Scalable Model Deployment with Azure Machine Learning

Question

Pulumi · Accepted Answer

To deploy a scalable model with Azure Machine Learning using Pulumi, you first need an Azure Machine Learning workspace, a compute cluster to run the model, and the model itself which you'll deploy as a web service.

Here's how this process generally works:

1. **Setting up the Azure Machine Learning Workspace**: This is where all your ML assets will be stored and managed, such as compute resources, models, data, and experiments. The workspace is the top-level resource for Azure Machine Learning.

2. **Creating a Compute Cluster**: This is the compute resource that will be used to train the model and possibly also serve it. It should be created within the aforementioned workspace and should be configured to scale according to the workload.

3. **Registering the Model**: Once your model is trained, you will need to register it within your Azure Machine Learning workspace. This step involves uploading the model file, which makes it available for deployment.

4. **Deploying the Model as a Web Service**: Finally, the registered model can be deployed as a web service on the compute cluster you created. This allows for scalable, real-time inference.

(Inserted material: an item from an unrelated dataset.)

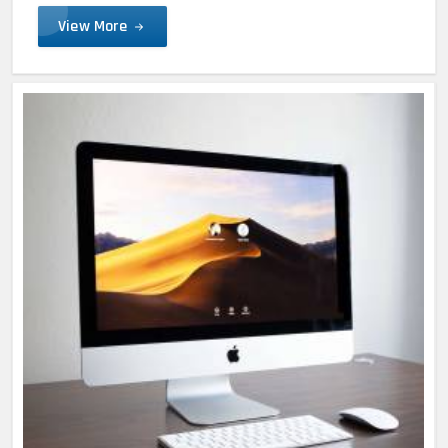
View More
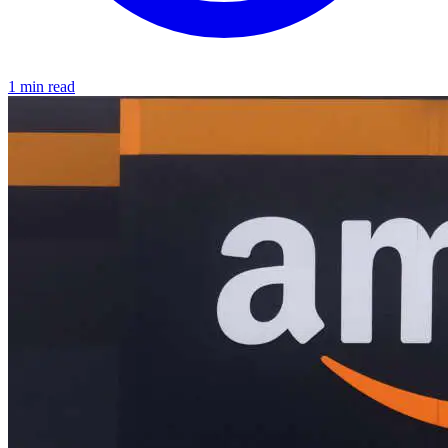
1 min read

Let's write a Pulumi program to achieve this.

```python
import pulumi
import pulumi_azure_native as azure_native

# Create an Azure Machine Learning Workspace
workspace = azure_native.machinelearningservices.Workspace(
    "workspace",
    resource_group_name=pulumi.config.require("resource_group_name"),
    sku=azure_native.machinelearningservices.SkuArgs(
        name="Standard",
    ),
    location=pulumi.config.require("location"),
    workspace_name="my-ml-workspace",
)

# Create a Compute Cluster within the Machine Learning Workspace
compute_cluster = azure_native.machinelearningservices.Compute(
    "computeCluster",
    resource_group_name=pulumi.config.require("resource_group_name"),
    workspace_name=workspace.name,
    compute_name="my-compute-cluster",
    properties=azure_native.machinelearningservices.ComputeInstanceSchema(
        compute_type="AmlCompute",
        properties=azure_native.machinelearningservices.AmlComputeSchema(
            vm_size="STANDARD_NC6",
            vm_priority="LowPriority",
            scale_settings=azure_native.machinelearningservices.ScaleSettingsSchema(
                min_node_count=0,
                max_node_count=10,
            ),
        ),
    ),
)

# Assuming the model has been trained and the file 'model.pkl' is available.
# Register the Model within the Machine Learning Workspace.
model = azure_native.machinelearningservices.Model(
    "model",
    resource_group_name=pulumi.config.require("resource_group_name"),
    workspace_name=workspace.name,
    model_name="my-trained-model",
    properties=azure_native.machinelearningservices.ModelSchema(
        model_uri="path/to/model.pkl",  # Replace this with the path to your model file.
        description="My trained model",
        frameworks=azure_native.machinelearningservices.FrameworkSchema(
            name="ScikitLearn",
            version="0.23.2",
        ),
    ),
)

# Deploy the model as a web service on the compute cluster
deployment = azure_native.machinelearningservices.Endpoint(
    "endpoint",
    resource_group_name=pulumi.config.require("resource_group_name"),
    workspace_name=workspace.name,
    endpoint_name="my-model-endpoint",
    properties=azure_native.machinelearningservices.EndpointSchema(
        compute_type="AmlCompute",
        properties=azure_native.machinelearningservices.RealtimeEndpointSchema(
            target_compute_name=compute_cluster.name,
            scoring_uri="http://my-model-endpoint/score",
            model_id=model.id,
            environment_id="AzureML-sklearn-0.23.2"  # This should correspond with your model's framework and version.
        ),
    ),
)

# Export the web service URI so you know where to send your inference requests
pulumi.export("endpoint_uri", deployment.properties.apply(lambda properties: properties["scoring_uri"]))
```

Explanation of the program:

- We start by importing the required packages and creating an Azure Machine Learning workspace.
- Next, we create a compute cluster named `my-compute-cluster` within this workspace with autoscaling enabled. It can scale from 0 to 10 nodes based on demand.
- We then register the model file (`model.pkl`) to our workspace. Here you must replace the `model_uri` with the actual location of your trained model file.
- After registration, we deploy the model as an endpoint on the compute cluster that can be used as a web service.
- Finally, we export the endpoint URI which you can use to send inference requests to your deployed model.

Please replace the values of `workspace_name`, `compute_name`, `model_uri`, `scoring_uri`, and any other placeholders with actual values from your environment setup. Also, ensure that you've already set up your Azure configuration and selected the correct subscription before running this Pulumi program.